┌────────

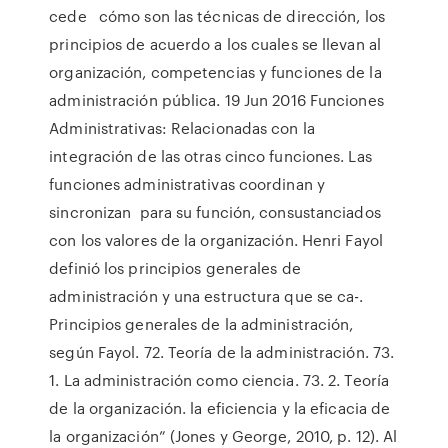
cede cómo son las técnicas de dirección, los
principios de acuerdo a los cuales se llevan al
organización, competencias y funciones de la
administración pública. 19 Jun 2016 Funciones
Administrativas: Relacionadas con la
integración de las otras cinco funciones. Las
funciones administrativas coordinan y
sincronizan para su función, consustanciados
con los valores de la organización. Henri Fayol
definió los principios generales de
administración y una estructura que se ca-.
Principios generales de la administración,
según Fayol. 72. Teoría de la administración. 73.
1. La administración como ciencia. 73. 2. Teoría
de la organización. la eficiencia y la eficacia de
la organización” (Jones y George, 2010, p. 12). Al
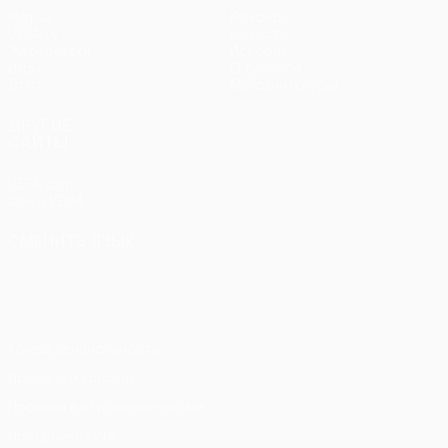
Матчи
Команды
UEFA.tv
Новости
Жеребьевки
История
Игры
О турнире
Стат.
Магазин (клубы)
ДРУГИЕ
САЙТЫ
UEFA.com
Фонд УЕФА
СМЕНИТЬ ЯЗЫК
Русский
English
Français
Deutsch
Русский
Español
Italiano
Português
Конфиденциальность
Правила и условия
Правила в отношении cookie
Настройки куки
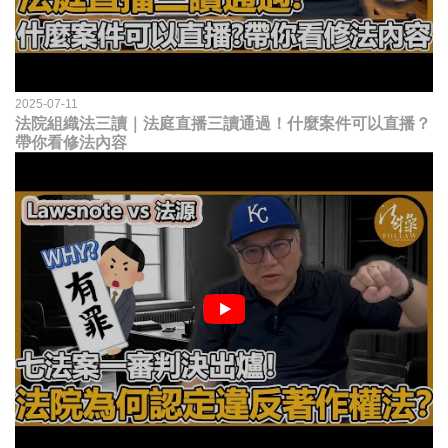
2025-07-11
法院組織法三讀｜法庭直播三讀通過！什麼案件可以直播？
帶你看修法內容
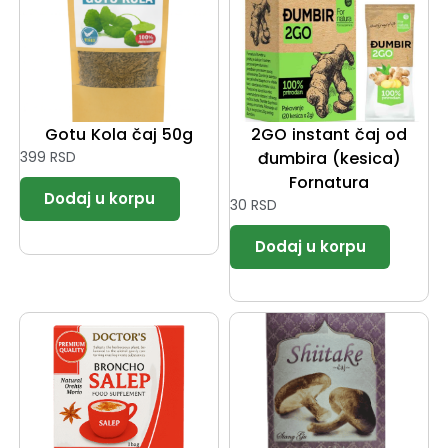
Gotu Kola čaj 50g
2GO instant čaj od
399
RSD
đumbira (kesica)
Fornatura
30
RSD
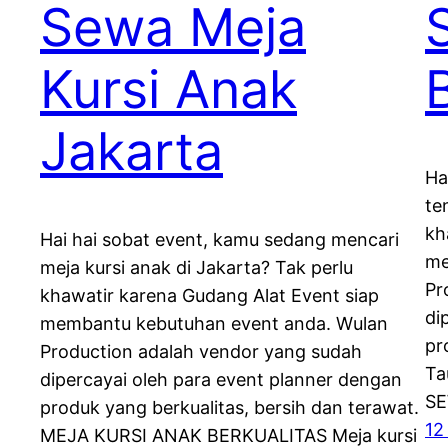
Sewa Meja
Kursi Anak
Jakarta
Ha
te
kh
Hai hai sobat event, kamu sedang mencari
me
meja kursi anak di Jakarta? Tak perlu
Pr
khawatir karena Gudang Alat Event siap
di
membantu kebutuhan event anda. Wulan
pr
Production adalah vendor yang sudah
Ta
dipercayai oleh para event planner dengan
SE
produk yang berkualitas, bersih dan terawat.
12
MEJA KURSI ANAK BERKUALITAS Meja kursi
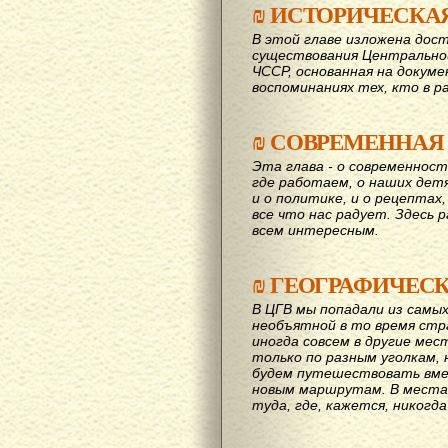
₪
ИСТОРИЧЕСКА
В этой главе изложена дост
существования Центрально
ЧССР, основанная на докум
воспоминаниях тех, кто в р
₪
СОВРЕМЕННАЯ
Эта глава - о современност
где работаем, о наших детях
и о политике, и о рецептах,
все что нас радует. Здесь 
всем интересным.
₪
ГЕОГРАФИЧЕС
В ЦГВ мы попадали из самых
необъятной в то время стр
иногда совсем в другие мес
только по разным уголкам, 
будем путешествовать вме
новым маршрутам. В места,
туда, где, кажется, никогд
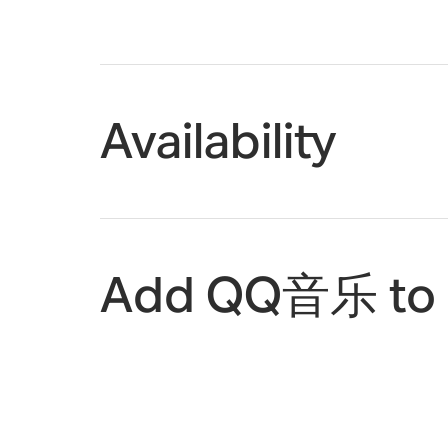
Availability
Add QQ音乐 to 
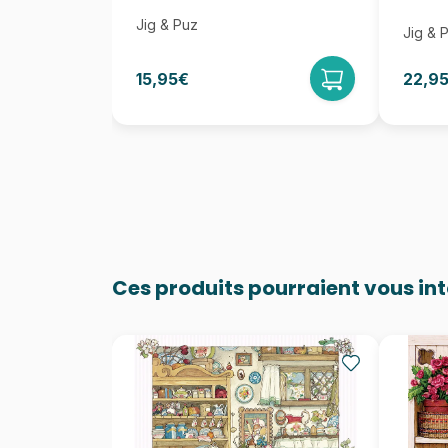
Jig & Puz
Jig & 
15,95€
22,9
Ces produits pourraient vous in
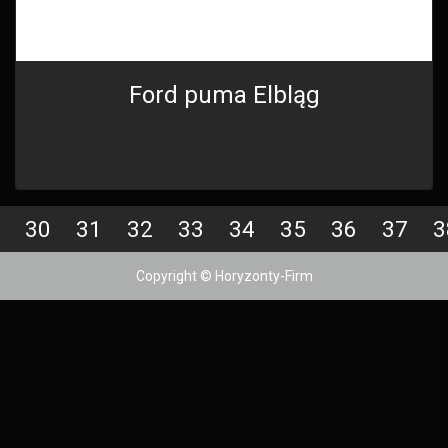
Ford puma Elbląg
30
31
32
33
34
35
36
37
3
Copyright © Horyzonty-Firm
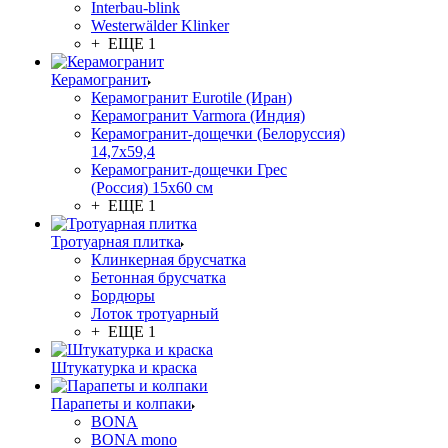
Interbau-blink
Westerwälder Klinker
+ ЕЩЕ 1
Керамогранит
Керамогранит Eurotile (Иран)
Керамогранит Varmora (Индия)
Керамогранит-дощечки (Белоруссия)
14,7x59,4
Керамогранит-дощечки Грес
(Россия) 15х60 см
+ ЕЩЕ 1
Тротуарная плитка
Клинкерная брусчатка
Бетонная брусчатка
Бордюры
Лоток тротуарный
+ ЕЩЕ 1
Штукатурка и краска
Парапеты и колпаки
BONA
BONA mono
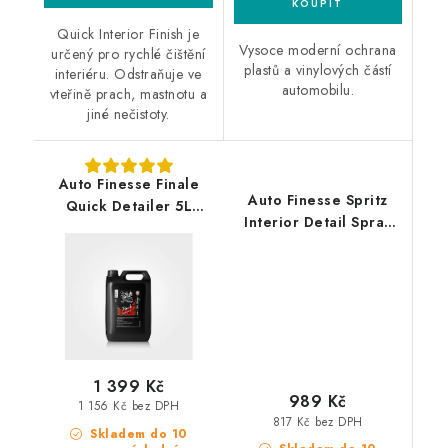
Quick Interior Finish je
Vysoce moderní ochrana
určený pro rychlé čištění
plastů a vinylových částí
interiéru. Odstraňuje ve
automobilu.
vteřině prach, mastnotu a
jiné nečistoty.
Auto Finesse Finale
Auto Finesse Spritz
Quick Detailer 5L
Interior Detail Spray
prémiový detailer
5L interierový detailer
1 399 Kč
989 Kč
1 156 Kč bez DPH
817 Kč bez DPH
Skladem do 10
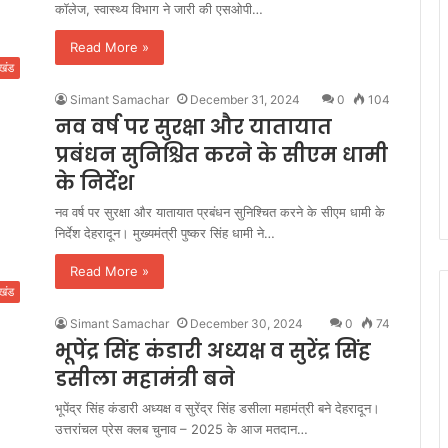
कॉलेज, स्वास्थ्य विभाग ने जारी की एसओपी…
Read More »
ाखंड
Simant Samachar
December 31, 2024
0
104
नव वर्ष पर सुरक्षा और यातायात
प्रबंधन सुनिश्चित करने के सीएम धामी
के निर्देश
नव वर्ष पर सुरक्षा और यातायात प्रबंधन सुनिश्चित करने के सीएम धामी के
निर्देश देहरादून। मुख्यमंत्री पुष्कर सिंह धामी ने…
Read More »
ाखंड
Simant Samachar
December 30, 2024
0
74
भूपेंद्र सिंह कंडारी अध्यक्ष व सुरेंद्र सिंह
डसीला महामंत्री बने
भूपेंद्र सिंह कंडारी अध्यक्ष व सुरेंद्र सिंह डसीला महामंत्री बने देहरादून।
उत्तरांचल प्रेस क्लब चुनाव – 2025 के आज मतदान…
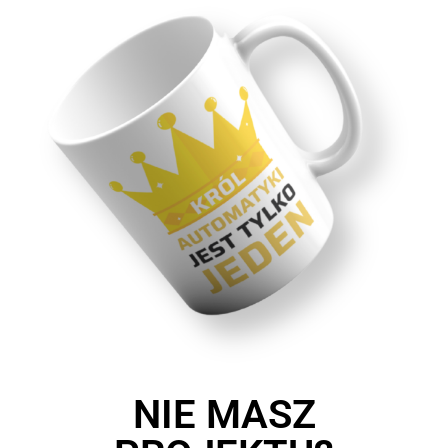
NIE MASZ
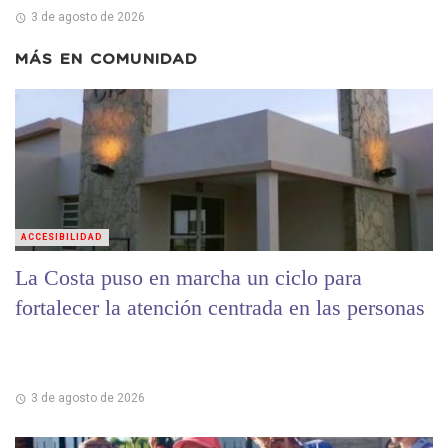
3 de agosto de 2026
MÁS EN
COMUNIDAD
ACCESIBILIDAD
La Costa puso en marcha un ciclo para
fortalecer la atención centrada en las personas
3 de agosto de 2026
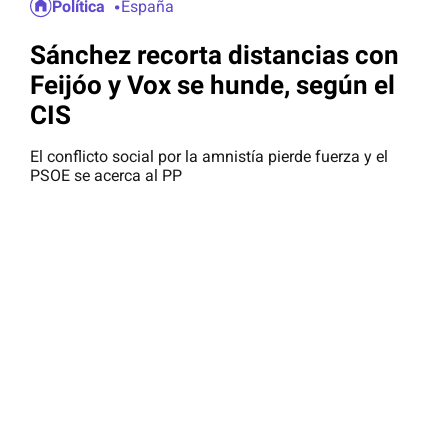
Política
España
Sánchez recorta distancias con
Feijóo y Vox se hunde, según el
CIS
El conflicto social por la amnistía pierde fuerza y el
PSOE se acerca al PP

└────────

▶ Description of the task
Copy everything above from the line holding "иногда совсем в другие мес" down to the line holding "Quick Interior Finish je", both ends included, exactly as it stands and without the pictures.

▶ Completed exercise
иногда совсем в другие мес
только по разным уголкам, 
будем путешествовать вме
новым маршрутам. В места,
туда, где, кажется, никогд
Availability
Add QQ音乐 to 
Jig & Puz
Jig & 
15,95€
22,9
Ces produits pourraient vous in
Ford puma Elbląg
30
31
32
33
34
35
36
37
3
Copyright © Horyzonty-Firm
Interbau-blink
Westerwälder Klinker
+ ЕЩЕ 1
Керамогранит
Керамогранит Eurotile (Иран)
Керамогранит Varmora (Индия)
Керамогранит-дощечки (Белоруссия)
14,7x59,4
Керамогранит-дощечки Грес
(Россия) 15х60 см
+ ЕЩЕ 1
Тротуарная плитка
Клинкерная брусчатка
Бетонная брусчатка
Бордюры
Лоток тротуарный
+ ЕЩЕ 1
Штукатурка и краска
Парапеты и колпаки
BONA
BONA mono
Quick Interior Finish je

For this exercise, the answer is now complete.